Herr Schoner, auch Sie als Intendant der Stuttgarter Staatsoper rechnen am 19. Dezember mit drastischen Kürzungen.

Ja, und wir sind sehr nervös. Nicht nur wegen der Folgen für unser Haus, sondern auch für den gesamten Kulturstandort Stuttgart. Wir haben Verständnis, dass der Stuttgarter Haushalt konsolidiert werden muss. Aber die Frage ist, wieviel wo gespart werden muss und wie schnell das dann gehen muss. Nach derzeitiger Informationslage sollen die Staatstheater ab 1. Januar über vier Millionen Euro pro Jahr einsparen. Wenn auch die Landesregierung ihren bereits beschlossenen Zuschuss dementsprechend reduziert, dann verdoppelt sich das nochmal. Dann müssten die Staatstheater ihr Angebot drastisch reduzieren.

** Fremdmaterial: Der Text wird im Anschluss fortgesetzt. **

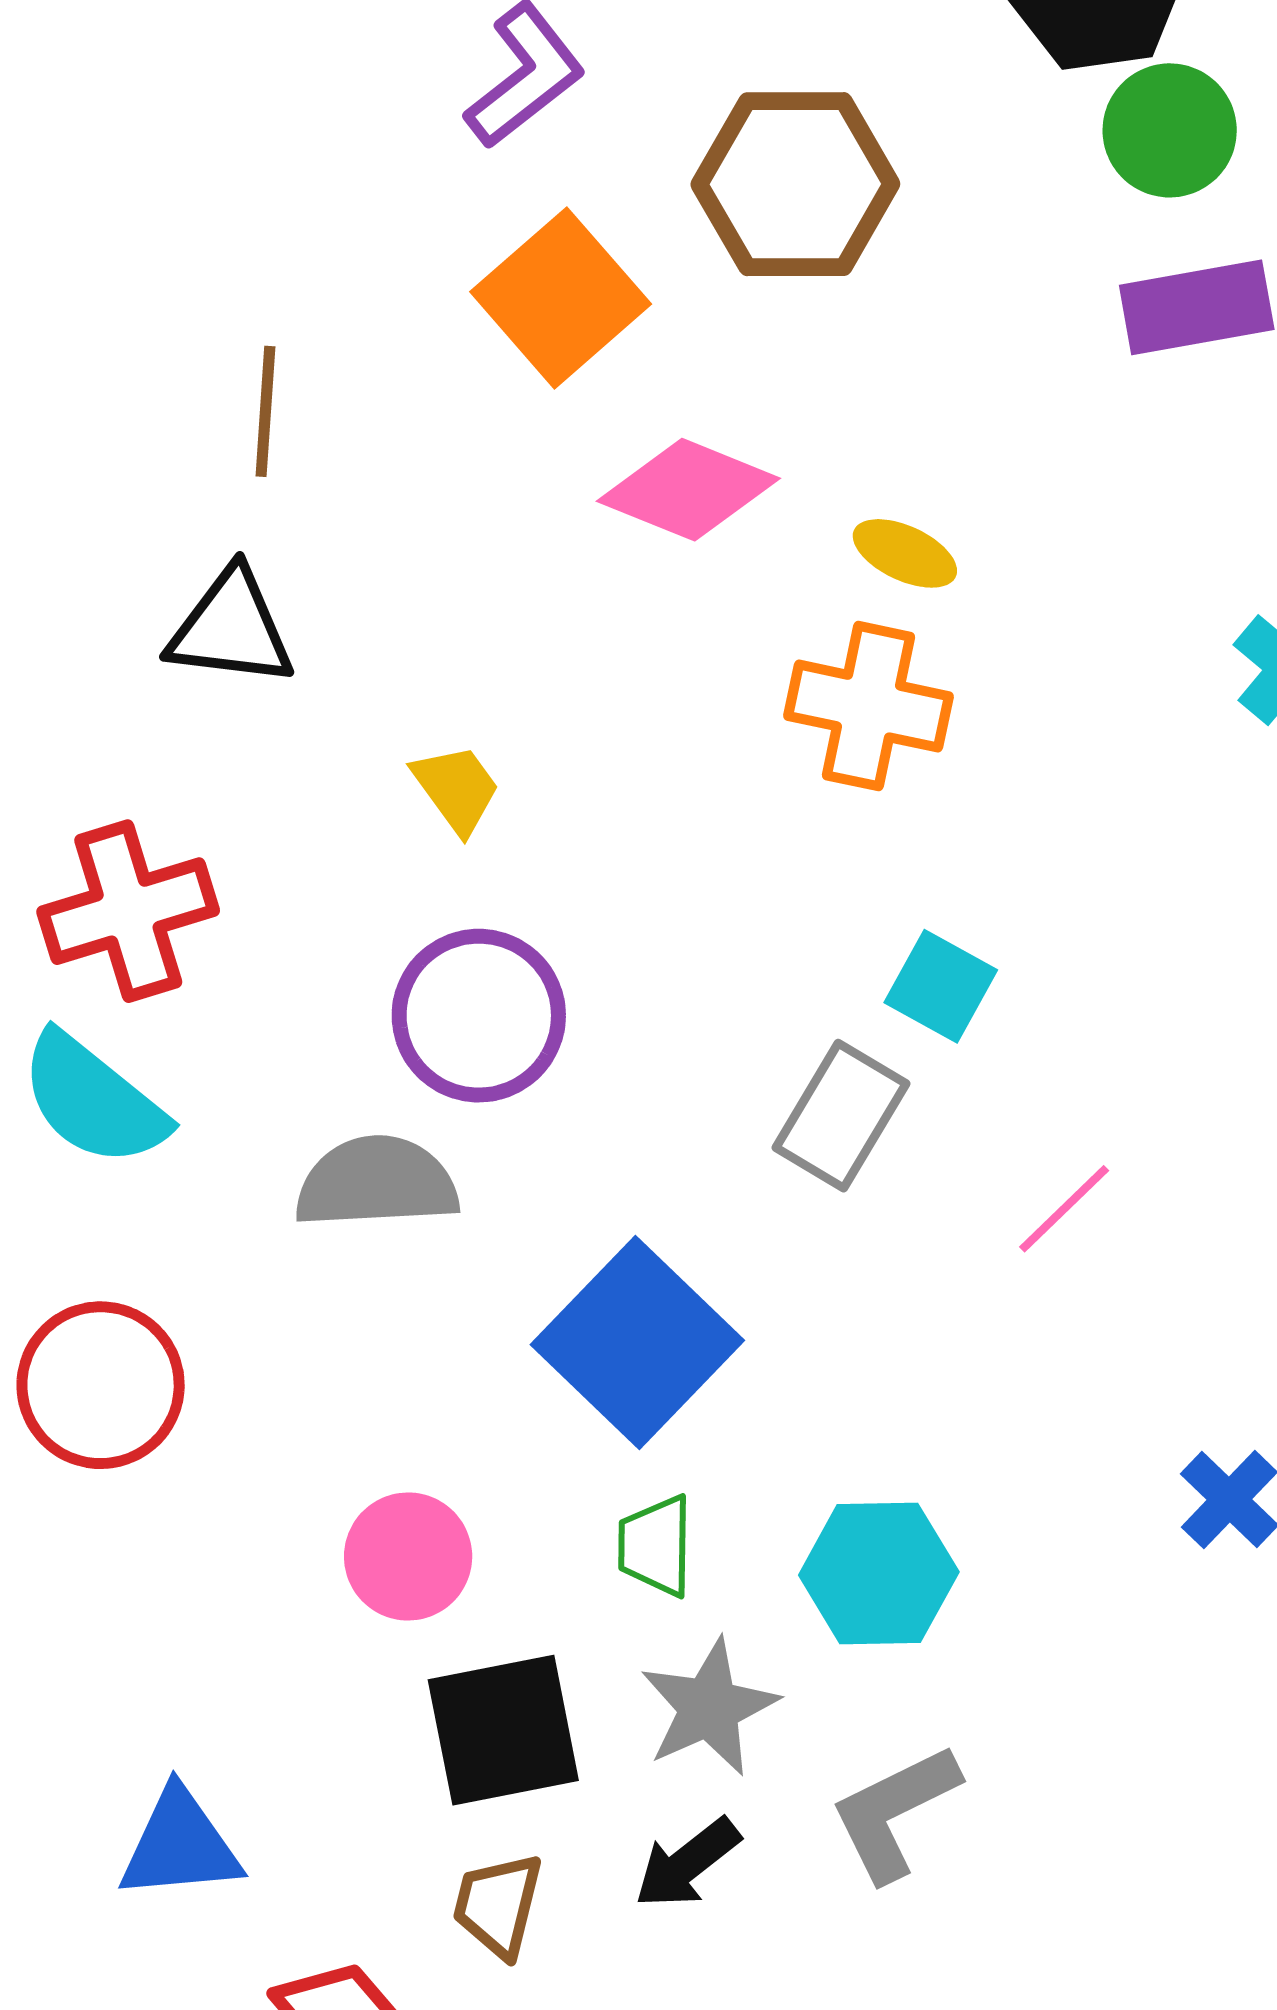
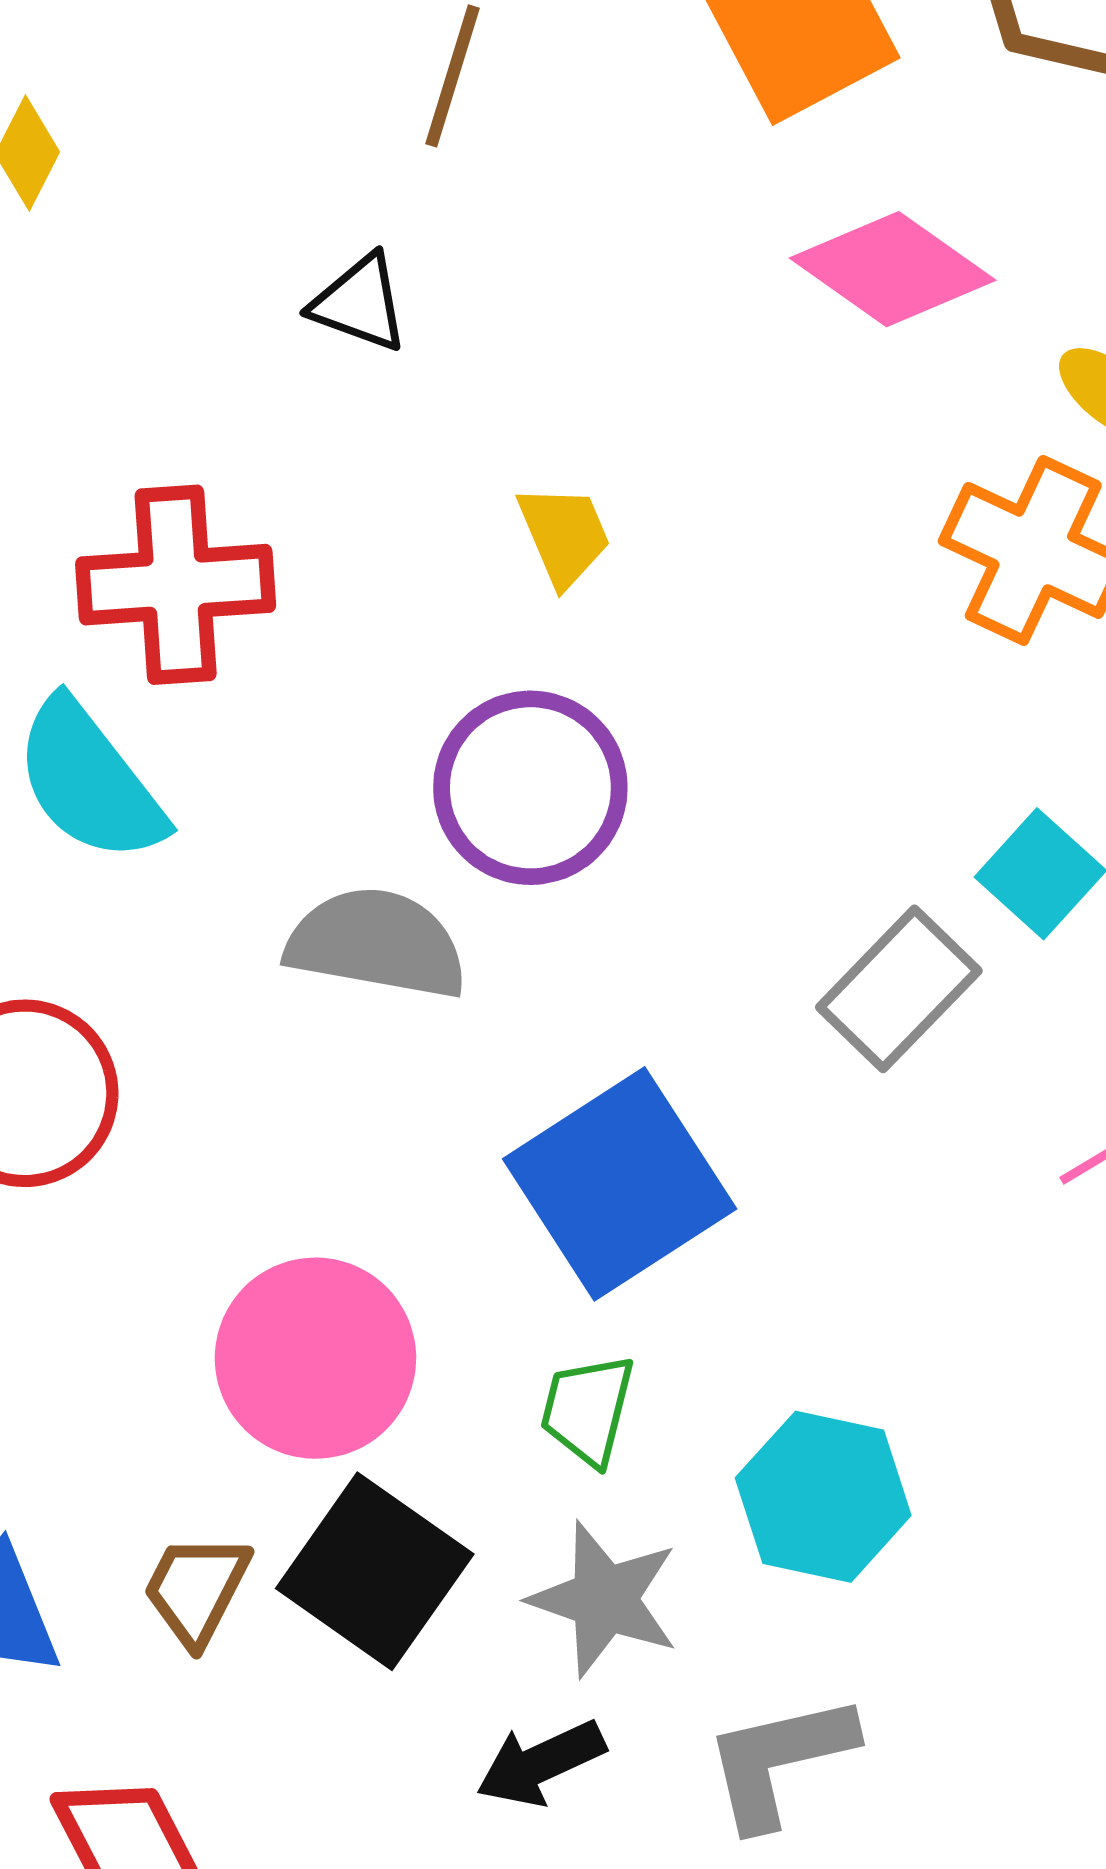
black triangle: (231, 628) -> (360, 303), size x0.7
pink circle: (408, 1556) -> (315, 1358), size x1.4
gray star: (709, 1707) -> (604, 1599), turned 30
black square: (503, 1730) -> (375, 1571), turned 33
brown trapezoid: (498, 1905) -> (196, 1589), moved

Die Stuttgarter Staatstheater finanzieren sich vor allem je zur Hälfte durch Geld vom Land und der Stadt. Mit 56 Millionen Euro bekommt das Dreispartenhaus mehr von der Stadt als der übrige gesamte Stuttgarter Kulturetat umfasst. Kürzungen treffen die freie Szene und die kleineren Kulturvereine, die ohnehin schon am Rande der Selbstausbeutung arbeiten, natürlich wesentlich härter. Wo könnten Sie denn sparen? 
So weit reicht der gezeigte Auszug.